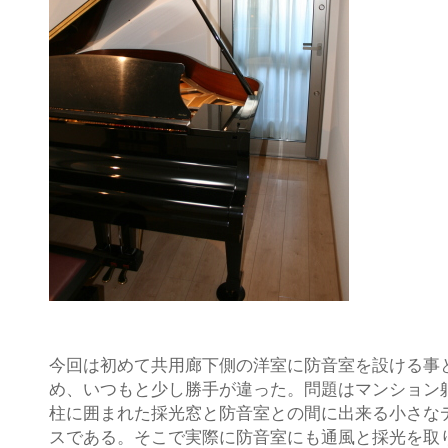
今回は初めて共用廊下側の洋室に防音室を設ける事
め、いつもと少し勝手が違った。問題はマンション
柱に囲まれた採光窓と防音室との間に出来る小さな
スである。そこで実際に防音室にも通風と採光を取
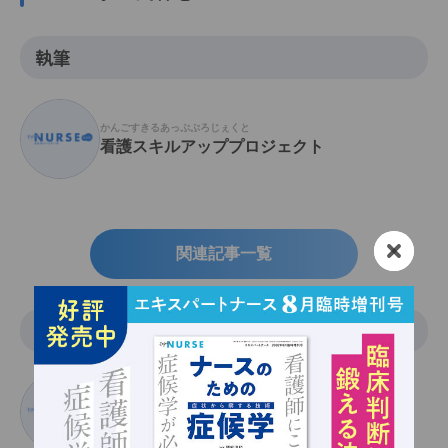
執筆
かんごすきるあっぷぷろじぇくと
看護スキルアッププロジェクト
関連記事一覧
イラスト
いいやま かずや
飯山和哉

════

What needs to be done: Make an exact copy of the records above, with the pictures left out.

Result of the exercise:
今回は初めて共用廊下側の洋室に防音室を設ける事
め、いつもと少し勝手が違った。問題はマンション
柱に囲まれた採光窓と防音室との間に出来る小さな
スである。そこで実際に防音室にも通風と採光を取
執筆
かんごすきるあっぷぷろじぇくと
看護スキルアッププロジェクト
関連記事一覧
イラスト
いいやま かずや
飯山和哉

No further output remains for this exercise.